Drugi często przytaczany argument jest taki, że pewne rzeczy łatwiej wyrazić po polsku. Czasem z powodów emocjonalnych – opowiadanie o osobistych tematach w języku ojczystym dla wielu osób jest trudniejsze niż po angielsku. A czasem z powodów językowych – to, co po polsku brzmi kiczowato, czasem po angielsku brzmi zupełnie normalnie.

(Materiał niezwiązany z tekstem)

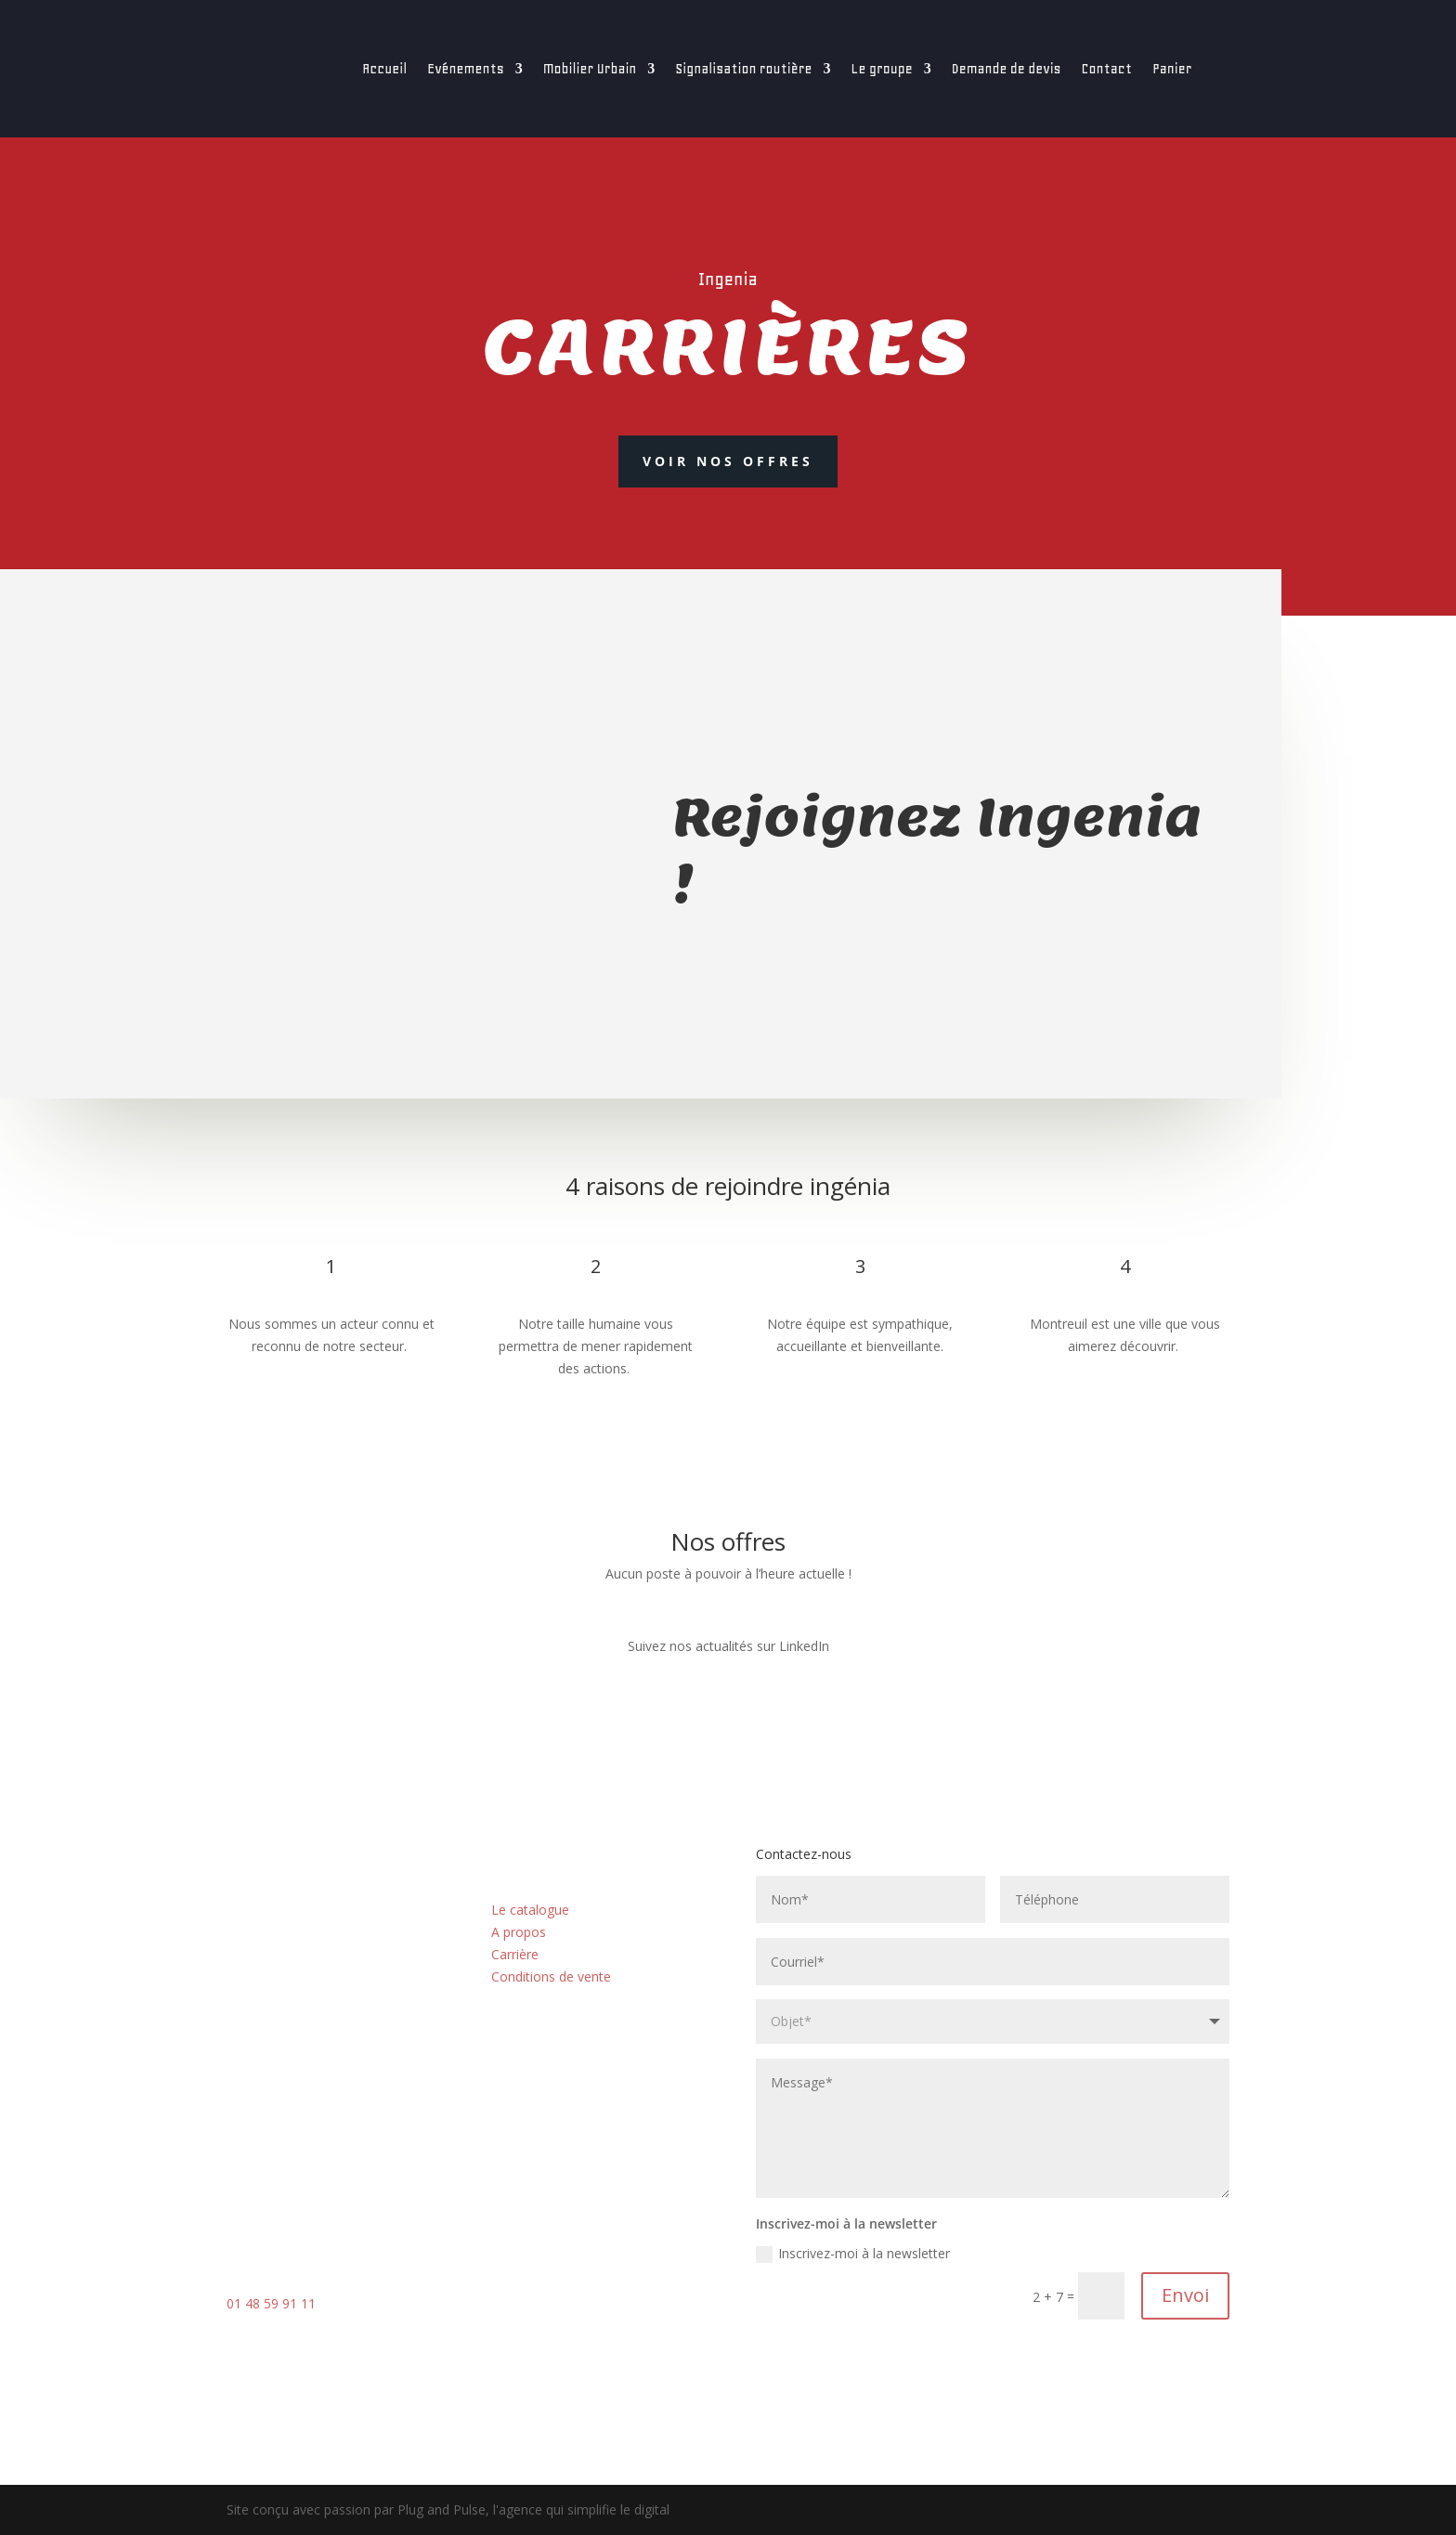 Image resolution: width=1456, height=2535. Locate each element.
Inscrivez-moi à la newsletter (853, 2253)
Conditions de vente (551, 1976)
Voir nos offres (728, 461)
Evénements (465, 68)
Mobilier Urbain (590, 68)
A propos (518, 1932)
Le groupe (882, 68)
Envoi (1185, 2295)
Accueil (384, 68)
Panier (1171, 68)
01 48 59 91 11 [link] (271, 2303)
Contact (1107, 68)
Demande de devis (1006, 68)
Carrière (515, 1954)
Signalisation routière (743, 68)
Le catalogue (530, 1909) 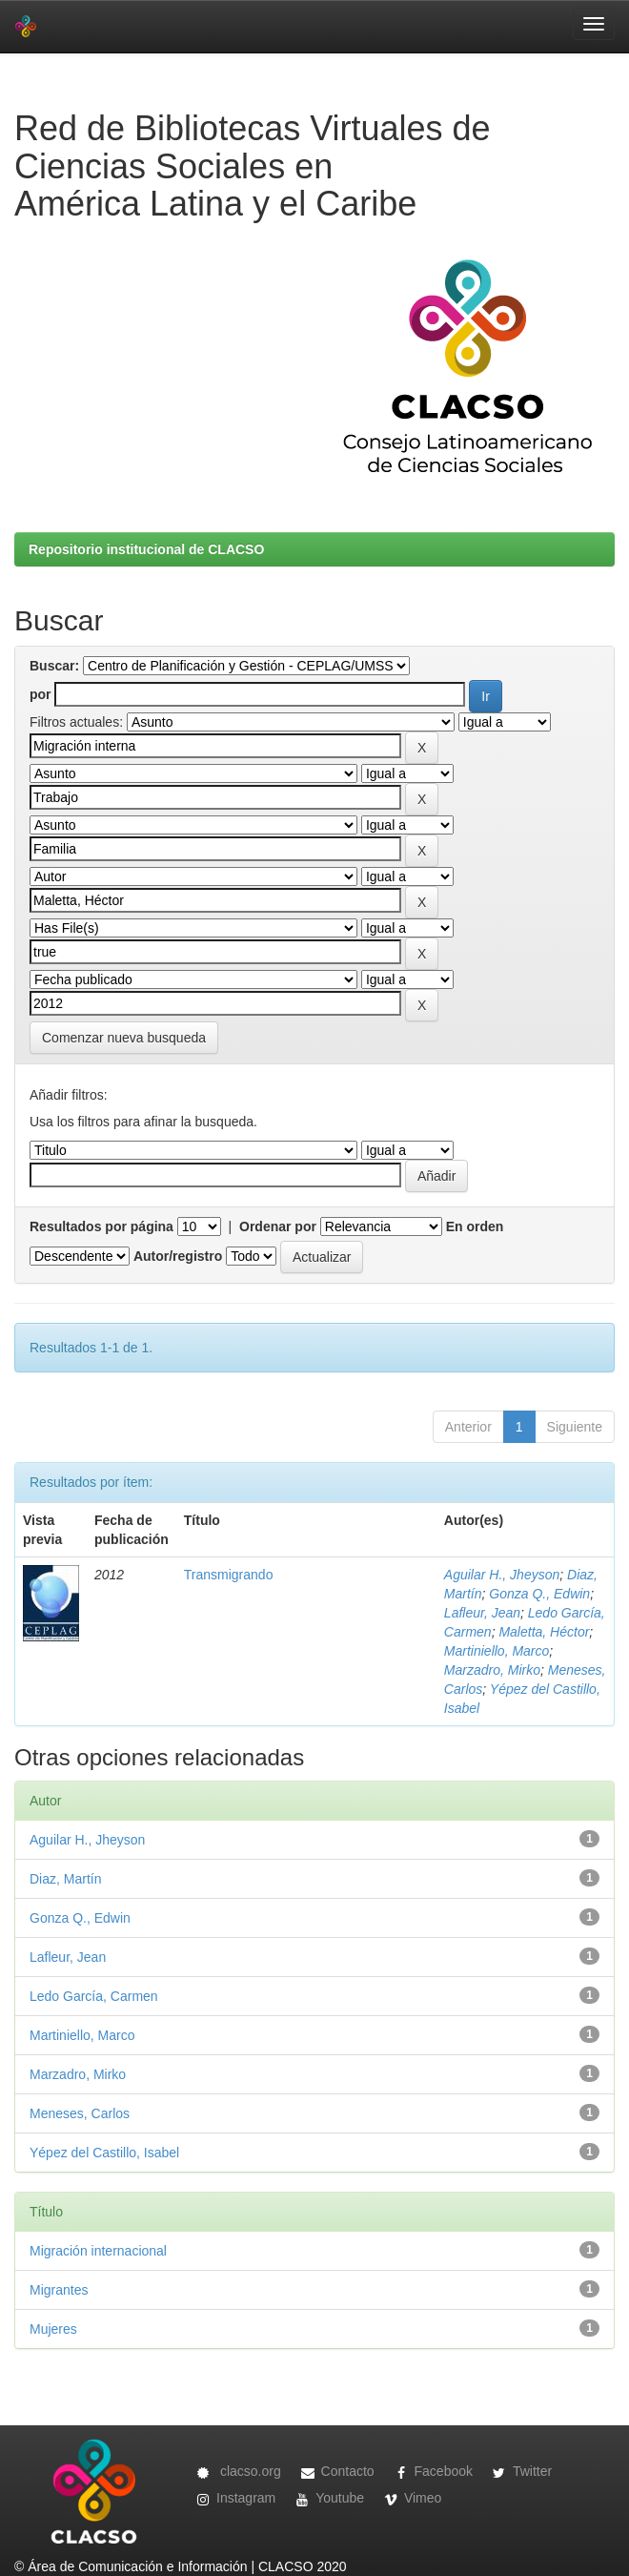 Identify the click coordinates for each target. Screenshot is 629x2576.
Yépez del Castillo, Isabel (104, 2152)
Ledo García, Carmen (94, 1996)
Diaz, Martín (65, 1878)
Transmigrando (229, 1574)
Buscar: (54, 665)
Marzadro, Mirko (492, 1670)
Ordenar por (277, 1226)
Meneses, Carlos (80, 2113)
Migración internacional (98, 2250)
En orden (475, 1226)
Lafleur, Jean (482, 1612)
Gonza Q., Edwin (539, 1593)
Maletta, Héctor (543, 1631)
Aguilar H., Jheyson (501, 1574)
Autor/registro (177, 1256)
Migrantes (59, 2290)
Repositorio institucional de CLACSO (146, 549)
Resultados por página (101, 1226)
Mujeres (53, 2329)
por (40, 694)
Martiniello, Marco (496, 1651)
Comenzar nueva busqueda (124, 1037) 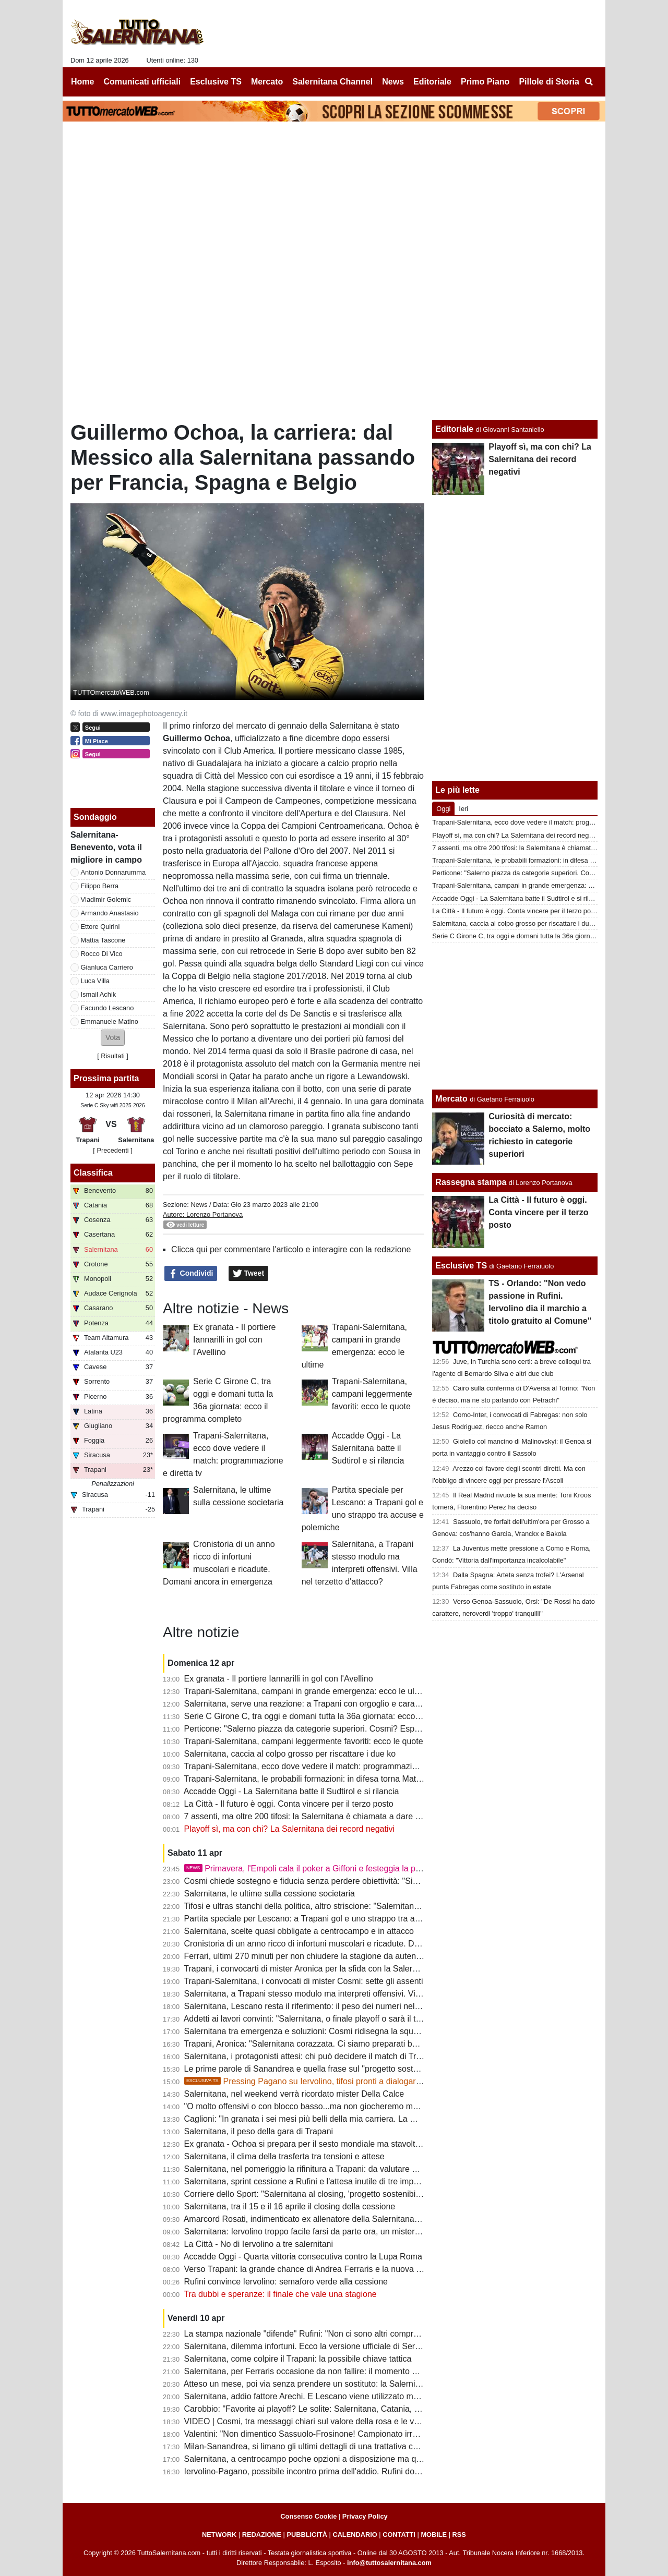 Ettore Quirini (100, 926)
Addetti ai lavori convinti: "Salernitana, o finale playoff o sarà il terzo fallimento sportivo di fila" (355, 2018)
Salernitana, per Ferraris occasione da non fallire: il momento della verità (318, 2371)
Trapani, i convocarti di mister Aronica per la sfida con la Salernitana (309, 1968)
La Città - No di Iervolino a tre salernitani (258, 2244)
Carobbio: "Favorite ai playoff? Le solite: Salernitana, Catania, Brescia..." (318, 2408)
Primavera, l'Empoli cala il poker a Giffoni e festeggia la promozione (319, 1868)
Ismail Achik (98, 994)
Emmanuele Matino (109, 1021)
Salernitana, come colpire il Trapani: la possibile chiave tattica (298, 2358)
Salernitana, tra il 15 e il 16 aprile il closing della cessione (290, 2206)
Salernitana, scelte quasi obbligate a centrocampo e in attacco (299, 1931)
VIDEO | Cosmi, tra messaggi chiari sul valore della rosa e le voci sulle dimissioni (333, 2421)
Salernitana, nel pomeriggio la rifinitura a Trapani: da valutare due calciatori (322, 2168)
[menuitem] (588, 82)
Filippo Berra (100, 886)
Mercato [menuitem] (267, 81)
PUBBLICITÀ (307, 2534)
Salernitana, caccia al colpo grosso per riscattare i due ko (290, 1753)
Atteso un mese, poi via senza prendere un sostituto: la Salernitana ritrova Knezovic (338, 2383)
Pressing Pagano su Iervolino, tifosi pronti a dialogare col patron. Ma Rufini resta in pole (365, 2081)
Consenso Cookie (308, 2516)
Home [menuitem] (82, 81)
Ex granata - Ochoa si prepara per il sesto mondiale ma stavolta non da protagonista (340, 2143)
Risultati (113, 1056)
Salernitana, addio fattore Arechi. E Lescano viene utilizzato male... (308, 2396)
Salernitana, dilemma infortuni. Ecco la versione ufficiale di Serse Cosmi (317, 2346)
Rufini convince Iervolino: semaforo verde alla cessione (286, 2281)
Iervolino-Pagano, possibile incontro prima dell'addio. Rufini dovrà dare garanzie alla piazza (352, 2471)
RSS (459, 2534)
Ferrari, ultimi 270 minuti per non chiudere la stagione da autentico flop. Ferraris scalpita (346, 1956)
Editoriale (454, 429)
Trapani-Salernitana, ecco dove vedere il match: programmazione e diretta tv (325, 1766)
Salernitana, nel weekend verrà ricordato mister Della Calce (294, 2093)
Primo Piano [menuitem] (485, 81)
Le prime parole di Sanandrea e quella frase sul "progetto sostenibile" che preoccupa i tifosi (352, 2068)
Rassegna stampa (470, 1182)
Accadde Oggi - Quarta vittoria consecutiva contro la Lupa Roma (303, 2256)
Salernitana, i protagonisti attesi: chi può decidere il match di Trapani (310, 2056)
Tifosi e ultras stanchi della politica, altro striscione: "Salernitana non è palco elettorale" (344, 1906)
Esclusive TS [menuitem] (216, 81)
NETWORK (219, 2534)
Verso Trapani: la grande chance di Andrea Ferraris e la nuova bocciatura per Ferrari (340, 2269)
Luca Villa (95, 981)
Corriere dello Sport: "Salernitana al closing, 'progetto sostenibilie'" (306, 2194)
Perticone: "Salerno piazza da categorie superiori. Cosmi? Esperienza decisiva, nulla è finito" (355, 1728)
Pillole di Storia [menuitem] (549, 81)
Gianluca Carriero (107, 967)
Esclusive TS (461, 1265)
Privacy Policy (365, 2516)
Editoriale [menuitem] (432, 81)
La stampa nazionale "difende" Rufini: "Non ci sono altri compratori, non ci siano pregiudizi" (352, 2333)
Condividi (191, 1273)
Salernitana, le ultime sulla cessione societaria (269, 1893)
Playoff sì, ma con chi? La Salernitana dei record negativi (289, 1828)
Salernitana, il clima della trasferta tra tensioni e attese (284, 2156)
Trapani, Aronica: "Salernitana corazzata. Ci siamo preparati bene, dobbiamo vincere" (341, 2043)
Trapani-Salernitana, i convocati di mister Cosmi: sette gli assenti (303, 1981)
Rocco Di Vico (102, 954)
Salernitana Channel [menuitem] (332, 81)
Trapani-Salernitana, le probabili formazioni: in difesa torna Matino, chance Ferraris (337, 1778)
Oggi (443, 809)
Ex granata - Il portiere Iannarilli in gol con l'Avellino (234, 1340)
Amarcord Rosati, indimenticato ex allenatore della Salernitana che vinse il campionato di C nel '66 (365, 2219)
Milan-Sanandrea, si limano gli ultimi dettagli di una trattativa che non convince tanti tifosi (347, 2446)
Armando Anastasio (110, 913)
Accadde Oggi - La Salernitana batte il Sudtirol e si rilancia (368, 1448)
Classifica (93, 1172)
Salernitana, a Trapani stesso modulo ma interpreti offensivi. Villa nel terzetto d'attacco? (346, 1993)
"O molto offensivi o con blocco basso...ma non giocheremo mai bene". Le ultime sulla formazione (364, 2106)
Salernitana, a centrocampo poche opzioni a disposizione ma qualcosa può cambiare (341, 2458)
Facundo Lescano (107, 1008)
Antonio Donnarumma (113, 872)
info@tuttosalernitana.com (389, 2563)
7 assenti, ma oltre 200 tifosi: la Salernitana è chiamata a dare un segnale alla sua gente (347, 1816)
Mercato (451, 1098)
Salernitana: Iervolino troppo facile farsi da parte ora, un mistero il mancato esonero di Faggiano (361, 2231)
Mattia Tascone (103, 940)
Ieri (463, 809)
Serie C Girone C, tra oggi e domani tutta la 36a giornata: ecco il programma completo (343, 1716)
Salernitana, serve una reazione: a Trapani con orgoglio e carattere (308, 1703)
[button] (113, 1038)
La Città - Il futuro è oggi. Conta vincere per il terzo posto (288, 1803)
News (198, 1204)
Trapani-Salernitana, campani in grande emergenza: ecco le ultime (307, 1691)
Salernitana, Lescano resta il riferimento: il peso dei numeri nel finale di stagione (332, 2006)
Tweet (249, 1273)
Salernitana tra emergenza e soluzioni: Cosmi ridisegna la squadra (307, 2031)
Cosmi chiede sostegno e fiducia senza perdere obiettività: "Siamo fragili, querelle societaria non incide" (375, 1881)
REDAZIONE (261, 2534)
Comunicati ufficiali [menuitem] (142, 81)
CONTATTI (399, 2534)
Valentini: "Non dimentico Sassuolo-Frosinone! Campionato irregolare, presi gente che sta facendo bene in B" (386, 2433)
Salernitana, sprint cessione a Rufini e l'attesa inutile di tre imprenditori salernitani (334, 2181)
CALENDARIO (354, 2534)
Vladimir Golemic (106, 899)
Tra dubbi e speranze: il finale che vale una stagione (280, 2294)
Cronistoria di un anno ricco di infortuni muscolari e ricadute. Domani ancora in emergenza (351, 1943)
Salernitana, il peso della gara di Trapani (258, 2131)
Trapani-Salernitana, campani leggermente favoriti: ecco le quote (372, 1394)
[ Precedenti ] (112, 1150)
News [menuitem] (393, 81)
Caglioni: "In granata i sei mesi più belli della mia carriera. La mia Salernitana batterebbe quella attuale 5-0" (382, 2118)
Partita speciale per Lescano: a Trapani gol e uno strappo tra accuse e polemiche (334, 1918)
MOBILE (434, 2534)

I trzeci argument, język angielski jest językiem samogłoskowym, w odróżnieniu od spółgłoskowego języka polskiego. Oznacza to, że w słowach angielskich jest więcej samogłosek niż spółgłosek, a to z kolei sprawia, że teksty po angielsku łatwiej się śpiewa. Dlaczego tak jest? Odpowiem na to pytanie bazując na moim 10-letnim doświadczeniu w vocal coachingu.
Z perspektywy fizjologicznej, to samogłoska niesie głos, bo trakt głosowy jest otwarty. Spółgłoska zawsze jest tamą na tej rzece. Spółgłoskowe teksty będą bardziej dynamiczne, jeśli natomiast zależy nam na miękkim, płynącym brzmieniu, samogłoski są do tego lepszą drogą.
Druga rzecz jest taka, że w języku angielskim mamy do dyspozycji więcej samogłosek niż w języku polskim. W naszym ojczystym języku samogłosek jest 8, a w angielskim mamy ich 12 a do tego dodatkowo 8 dyftongów, czyli zbitek dwóch samogłosek. To z kolei sprawia, że łatwiej jest sięgnąć po magiczne narzędzie wokalistów, a mianowicie modyfikację samogłosek.
Modyfikacja samogłoski to jej akustyczne przesunięcie w stronę innej samogłoski, dzięki czemu akustycznie ma ona szansę zaistnieć na określonej wysokości dźwięku. Upraszczając, istnieją ograniczenia natury fizycznej, które sprawiają, że nie każdą samogłoskę da się zaśpiewać na poszczególnych dźwiękach skali. Modyfikując samogłoskę, rozszerzamy wachlarz dźwięków, które są możliwe do zaśpiewania.
Tylko że po polsku zmodyfikowana samogłoska najczęściej brzmi po prostu jak zniekształcona. A po angielsku takie na przykład “a” można zaśpiewać na kilka różnych sposobów i dalej będzie brzmieć jak “a”. Dzięki temu na tekstach anglojęzycznych można bardziej wokalnie poszaleć.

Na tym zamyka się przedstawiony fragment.